## WHAT THE TASK REQUIRES:
Output range, inclusive: from the line containing "Investor lending slips as budget" to the line containing "Coming Down". Restate those lines from the data below word for word and only those.

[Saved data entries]
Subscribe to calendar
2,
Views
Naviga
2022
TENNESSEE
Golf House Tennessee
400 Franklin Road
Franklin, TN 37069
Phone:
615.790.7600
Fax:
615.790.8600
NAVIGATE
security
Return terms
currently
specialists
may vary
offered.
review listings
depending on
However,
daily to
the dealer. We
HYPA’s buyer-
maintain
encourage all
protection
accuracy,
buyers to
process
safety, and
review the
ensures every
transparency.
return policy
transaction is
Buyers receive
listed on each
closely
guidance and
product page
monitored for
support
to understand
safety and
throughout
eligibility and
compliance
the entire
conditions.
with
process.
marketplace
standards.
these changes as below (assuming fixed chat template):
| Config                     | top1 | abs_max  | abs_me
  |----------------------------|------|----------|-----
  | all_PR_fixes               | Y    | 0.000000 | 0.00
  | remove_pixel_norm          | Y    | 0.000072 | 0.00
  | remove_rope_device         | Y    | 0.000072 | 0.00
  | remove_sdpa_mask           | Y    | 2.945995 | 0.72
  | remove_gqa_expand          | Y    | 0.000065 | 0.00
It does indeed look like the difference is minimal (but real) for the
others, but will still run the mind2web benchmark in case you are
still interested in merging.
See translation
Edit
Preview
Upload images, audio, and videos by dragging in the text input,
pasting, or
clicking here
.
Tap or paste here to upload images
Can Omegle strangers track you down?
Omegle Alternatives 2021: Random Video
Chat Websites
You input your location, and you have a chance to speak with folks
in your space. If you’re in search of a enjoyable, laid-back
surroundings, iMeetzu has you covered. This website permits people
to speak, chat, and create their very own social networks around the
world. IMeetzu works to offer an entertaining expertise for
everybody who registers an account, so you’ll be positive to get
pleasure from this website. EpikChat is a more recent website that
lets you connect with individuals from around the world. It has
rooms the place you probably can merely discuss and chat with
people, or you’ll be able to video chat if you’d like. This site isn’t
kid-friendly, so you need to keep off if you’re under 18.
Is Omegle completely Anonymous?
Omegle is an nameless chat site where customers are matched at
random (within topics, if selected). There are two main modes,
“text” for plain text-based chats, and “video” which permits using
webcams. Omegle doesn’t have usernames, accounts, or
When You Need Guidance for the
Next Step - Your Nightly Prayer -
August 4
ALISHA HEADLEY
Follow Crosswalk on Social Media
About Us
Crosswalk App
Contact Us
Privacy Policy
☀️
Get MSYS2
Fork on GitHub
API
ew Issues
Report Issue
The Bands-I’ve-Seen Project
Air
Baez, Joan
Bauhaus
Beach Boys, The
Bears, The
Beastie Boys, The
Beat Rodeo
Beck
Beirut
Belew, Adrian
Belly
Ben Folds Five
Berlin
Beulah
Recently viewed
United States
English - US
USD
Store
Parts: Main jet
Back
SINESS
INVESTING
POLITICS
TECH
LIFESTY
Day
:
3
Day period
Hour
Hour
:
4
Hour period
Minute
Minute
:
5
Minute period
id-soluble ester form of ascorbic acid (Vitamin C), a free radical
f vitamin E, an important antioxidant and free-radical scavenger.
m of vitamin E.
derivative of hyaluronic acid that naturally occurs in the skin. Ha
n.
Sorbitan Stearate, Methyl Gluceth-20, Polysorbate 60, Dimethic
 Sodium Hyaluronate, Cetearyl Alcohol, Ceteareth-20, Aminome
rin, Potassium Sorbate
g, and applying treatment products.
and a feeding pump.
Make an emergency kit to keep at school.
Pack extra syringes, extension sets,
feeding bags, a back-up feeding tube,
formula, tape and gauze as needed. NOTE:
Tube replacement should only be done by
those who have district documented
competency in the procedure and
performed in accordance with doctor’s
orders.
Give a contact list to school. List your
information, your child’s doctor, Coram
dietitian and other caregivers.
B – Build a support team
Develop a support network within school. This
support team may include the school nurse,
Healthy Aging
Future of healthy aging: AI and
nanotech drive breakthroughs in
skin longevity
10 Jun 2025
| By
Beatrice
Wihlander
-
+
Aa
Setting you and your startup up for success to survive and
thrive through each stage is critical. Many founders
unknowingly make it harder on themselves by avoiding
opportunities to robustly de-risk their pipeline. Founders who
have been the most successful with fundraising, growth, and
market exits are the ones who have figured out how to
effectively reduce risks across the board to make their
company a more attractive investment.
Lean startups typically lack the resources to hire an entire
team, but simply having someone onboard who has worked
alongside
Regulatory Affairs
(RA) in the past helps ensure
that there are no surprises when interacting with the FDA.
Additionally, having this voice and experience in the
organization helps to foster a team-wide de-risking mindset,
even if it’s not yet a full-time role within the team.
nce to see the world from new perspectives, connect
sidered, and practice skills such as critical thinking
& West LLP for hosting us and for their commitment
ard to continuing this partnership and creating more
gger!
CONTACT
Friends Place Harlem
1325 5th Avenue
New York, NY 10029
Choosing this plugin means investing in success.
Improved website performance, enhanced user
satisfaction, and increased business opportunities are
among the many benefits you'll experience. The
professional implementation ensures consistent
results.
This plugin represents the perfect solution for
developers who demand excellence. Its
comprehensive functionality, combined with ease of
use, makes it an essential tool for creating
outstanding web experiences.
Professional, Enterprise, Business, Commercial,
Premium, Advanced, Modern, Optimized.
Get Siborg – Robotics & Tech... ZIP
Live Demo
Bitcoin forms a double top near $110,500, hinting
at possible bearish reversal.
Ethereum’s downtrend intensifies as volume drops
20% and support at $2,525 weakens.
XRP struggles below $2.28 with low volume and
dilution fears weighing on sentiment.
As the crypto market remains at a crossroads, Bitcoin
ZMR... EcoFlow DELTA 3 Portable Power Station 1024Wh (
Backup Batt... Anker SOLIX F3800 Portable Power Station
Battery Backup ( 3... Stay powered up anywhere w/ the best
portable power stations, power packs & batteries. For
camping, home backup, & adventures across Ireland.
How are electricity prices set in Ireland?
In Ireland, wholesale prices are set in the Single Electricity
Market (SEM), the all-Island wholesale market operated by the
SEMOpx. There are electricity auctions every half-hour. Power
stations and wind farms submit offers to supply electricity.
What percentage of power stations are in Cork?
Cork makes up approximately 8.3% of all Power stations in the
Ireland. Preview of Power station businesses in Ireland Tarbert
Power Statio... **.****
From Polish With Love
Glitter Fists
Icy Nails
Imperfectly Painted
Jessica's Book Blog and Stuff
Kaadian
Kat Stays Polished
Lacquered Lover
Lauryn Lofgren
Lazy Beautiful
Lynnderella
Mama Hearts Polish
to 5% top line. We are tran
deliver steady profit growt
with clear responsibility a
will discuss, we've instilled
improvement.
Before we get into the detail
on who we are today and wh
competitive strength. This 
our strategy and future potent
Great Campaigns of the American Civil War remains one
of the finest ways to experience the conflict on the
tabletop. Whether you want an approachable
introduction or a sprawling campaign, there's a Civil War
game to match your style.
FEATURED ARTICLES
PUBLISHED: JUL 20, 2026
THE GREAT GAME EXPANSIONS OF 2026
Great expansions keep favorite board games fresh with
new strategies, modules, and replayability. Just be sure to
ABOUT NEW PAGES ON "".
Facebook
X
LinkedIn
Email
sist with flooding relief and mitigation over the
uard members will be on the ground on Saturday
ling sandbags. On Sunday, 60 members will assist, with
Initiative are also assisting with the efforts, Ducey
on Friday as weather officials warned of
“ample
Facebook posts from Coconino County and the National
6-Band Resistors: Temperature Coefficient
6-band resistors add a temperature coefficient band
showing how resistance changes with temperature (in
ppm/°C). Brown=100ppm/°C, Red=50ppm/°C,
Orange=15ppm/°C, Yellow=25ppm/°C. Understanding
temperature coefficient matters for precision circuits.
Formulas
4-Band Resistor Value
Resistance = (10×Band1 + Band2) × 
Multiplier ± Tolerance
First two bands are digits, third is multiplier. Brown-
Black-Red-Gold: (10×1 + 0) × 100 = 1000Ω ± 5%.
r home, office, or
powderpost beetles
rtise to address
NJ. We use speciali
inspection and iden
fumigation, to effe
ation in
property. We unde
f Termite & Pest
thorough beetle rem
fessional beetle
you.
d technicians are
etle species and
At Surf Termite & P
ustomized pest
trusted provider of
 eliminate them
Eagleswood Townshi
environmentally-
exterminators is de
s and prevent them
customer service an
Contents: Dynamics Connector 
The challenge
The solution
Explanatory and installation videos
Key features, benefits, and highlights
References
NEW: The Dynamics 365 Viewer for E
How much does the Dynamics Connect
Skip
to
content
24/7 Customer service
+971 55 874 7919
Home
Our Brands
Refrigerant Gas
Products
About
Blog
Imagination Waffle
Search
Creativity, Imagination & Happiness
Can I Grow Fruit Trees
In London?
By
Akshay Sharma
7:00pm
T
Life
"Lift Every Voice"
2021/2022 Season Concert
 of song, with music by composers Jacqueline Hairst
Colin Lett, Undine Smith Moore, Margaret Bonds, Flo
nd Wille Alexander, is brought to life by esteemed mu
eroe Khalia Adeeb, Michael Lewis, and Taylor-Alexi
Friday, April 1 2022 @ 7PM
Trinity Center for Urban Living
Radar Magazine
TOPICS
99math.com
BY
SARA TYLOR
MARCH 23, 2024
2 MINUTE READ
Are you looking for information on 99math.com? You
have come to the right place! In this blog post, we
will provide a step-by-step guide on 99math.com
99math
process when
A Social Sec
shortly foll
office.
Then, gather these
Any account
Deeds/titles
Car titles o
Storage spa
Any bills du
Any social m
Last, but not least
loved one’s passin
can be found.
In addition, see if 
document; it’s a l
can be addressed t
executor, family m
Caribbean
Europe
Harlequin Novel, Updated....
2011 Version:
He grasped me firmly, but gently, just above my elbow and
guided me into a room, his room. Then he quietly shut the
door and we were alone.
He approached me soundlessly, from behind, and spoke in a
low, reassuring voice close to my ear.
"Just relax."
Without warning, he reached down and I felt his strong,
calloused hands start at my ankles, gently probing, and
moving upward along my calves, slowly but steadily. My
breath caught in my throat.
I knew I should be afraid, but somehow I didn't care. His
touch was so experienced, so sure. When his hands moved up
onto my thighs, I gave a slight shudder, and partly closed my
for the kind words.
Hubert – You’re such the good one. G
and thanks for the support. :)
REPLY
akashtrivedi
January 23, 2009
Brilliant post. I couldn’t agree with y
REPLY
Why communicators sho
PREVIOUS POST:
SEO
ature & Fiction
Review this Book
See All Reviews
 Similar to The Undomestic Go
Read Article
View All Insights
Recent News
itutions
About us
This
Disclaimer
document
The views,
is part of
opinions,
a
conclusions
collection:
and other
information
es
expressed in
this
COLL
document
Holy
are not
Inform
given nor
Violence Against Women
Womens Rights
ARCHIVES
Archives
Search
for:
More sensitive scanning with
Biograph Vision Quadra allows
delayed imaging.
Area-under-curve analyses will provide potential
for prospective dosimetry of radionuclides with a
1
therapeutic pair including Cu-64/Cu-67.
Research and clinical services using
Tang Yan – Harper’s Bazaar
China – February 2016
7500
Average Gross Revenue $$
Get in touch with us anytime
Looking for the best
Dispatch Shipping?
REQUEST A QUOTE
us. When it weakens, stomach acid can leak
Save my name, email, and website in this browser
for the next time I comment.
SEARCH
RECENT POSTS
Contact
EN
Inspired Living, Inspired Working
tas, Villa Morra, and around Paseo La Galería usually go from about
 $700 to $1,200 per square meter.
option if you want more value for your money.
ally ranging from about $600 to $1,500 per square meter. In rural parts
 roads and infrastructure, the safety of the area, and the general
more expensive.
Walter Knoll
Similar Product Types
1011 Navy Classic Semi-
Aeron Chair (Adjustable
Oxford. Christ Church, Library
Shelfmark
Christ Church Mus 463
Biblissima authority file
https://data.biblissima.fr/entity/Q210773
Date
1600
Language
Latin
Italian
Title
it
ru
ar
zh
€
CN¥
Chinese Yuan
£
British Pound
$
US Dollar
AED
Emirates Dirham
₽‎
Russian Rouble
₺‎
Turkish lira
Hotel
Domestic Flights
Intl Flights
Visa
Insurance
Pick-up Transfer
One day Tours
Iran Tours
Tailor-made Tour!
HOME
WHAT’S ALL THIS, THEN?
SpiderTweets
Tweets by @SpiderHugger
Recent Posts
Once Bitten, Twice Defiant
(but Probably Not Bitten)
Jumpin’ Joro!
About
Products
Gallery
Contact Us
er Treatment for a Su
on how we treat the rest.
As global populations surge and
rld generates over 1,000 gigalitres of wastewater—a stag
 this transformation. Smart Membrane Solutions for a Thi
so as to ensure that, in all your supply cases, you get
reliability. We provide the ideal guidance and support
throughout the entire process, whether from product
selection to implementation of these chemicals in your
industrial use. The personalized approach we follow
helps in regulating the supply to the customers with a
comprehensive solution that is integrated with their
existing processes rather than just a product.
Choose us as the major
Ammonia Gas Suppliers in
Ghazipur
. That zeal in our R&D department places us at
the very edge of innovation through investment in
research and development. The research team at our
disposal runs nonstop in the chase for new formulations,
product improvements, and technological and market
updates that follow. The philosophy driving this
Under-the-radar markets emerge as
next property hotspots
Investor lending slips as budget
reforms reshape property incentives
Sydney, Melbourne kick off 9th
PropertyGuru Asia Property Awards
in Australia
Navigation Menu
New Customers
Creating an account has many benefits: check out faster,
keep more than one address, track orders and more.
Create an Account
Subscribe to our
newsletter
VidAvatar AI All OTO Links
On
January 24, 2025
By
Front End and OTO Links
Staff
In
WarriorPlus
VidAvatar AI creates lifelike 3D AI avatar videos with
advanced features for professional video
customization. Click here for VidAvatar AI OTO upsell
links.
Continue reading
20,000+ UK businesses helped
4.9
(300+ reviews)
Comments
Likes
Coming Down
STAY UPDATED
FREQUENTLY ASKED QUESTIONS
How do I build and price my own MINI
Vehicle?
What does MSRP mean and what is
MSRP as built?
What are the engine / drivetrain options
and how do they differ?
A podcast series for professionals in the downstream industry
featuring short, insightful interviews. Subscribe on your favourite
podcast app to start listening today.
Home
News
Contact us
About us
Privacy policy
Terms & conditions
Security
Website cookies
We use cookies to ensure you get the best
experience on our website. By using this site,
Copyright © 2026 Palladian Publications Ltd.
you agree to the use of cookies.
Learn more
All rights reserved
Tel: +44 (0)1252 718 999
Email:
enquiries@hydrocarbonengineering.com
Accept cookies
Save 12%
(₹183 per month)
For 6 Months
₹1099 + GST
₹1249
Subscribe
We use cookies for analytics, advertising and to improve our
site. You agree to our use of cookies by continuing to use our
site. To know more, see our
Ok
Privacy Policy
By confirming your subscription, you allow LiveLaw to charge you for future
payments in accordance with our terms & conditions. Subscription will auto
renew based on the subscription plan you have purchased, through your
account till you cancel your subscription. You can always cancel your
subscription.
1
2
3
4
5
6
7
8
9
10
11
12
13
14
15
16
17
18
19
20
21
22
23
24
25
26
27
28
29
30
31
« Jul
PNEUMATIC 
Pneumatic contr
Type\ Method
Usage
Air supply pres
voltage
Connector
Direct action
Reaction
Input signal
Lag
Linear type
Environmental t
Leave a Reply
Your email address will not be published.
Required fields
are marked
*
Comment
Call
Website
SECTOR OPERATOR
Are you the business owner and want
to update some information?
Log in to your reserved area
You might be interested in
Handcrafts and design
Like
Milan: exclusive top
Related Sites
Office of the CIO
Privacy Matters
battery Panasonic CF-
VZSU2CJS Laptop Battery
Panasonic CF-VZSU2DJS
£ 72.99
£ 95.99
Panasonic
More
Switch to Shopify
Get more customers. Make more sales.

## OUTPUT FOR THIS EXERCISE:
Investor lending slips as budget
reforms reshape property incentives
Sydney, Melbourne kick off 9th
PropertyGuru Asia Property Awards
in Australia
Navigation Menu
New Customers
Creating an account has many benefits: check out faster,
keep more than one address, track orders and more.
Create an Account
Subscribe to our
newsletter
VidAvatar AI All OTO Links
On
January 24, 2025
By
Front End and OTO Links
Staff
In
WarriorPlus
VidAvatar AI creates lifelike 3D AI avatar videos with
advanced features for professional video
customization. Click here for VidAvatar AI OTO upsell
links.
Continue reading
20,000+ UK businesses helped
4.9
(300+ reviews)
Comments
Likes
Coming Down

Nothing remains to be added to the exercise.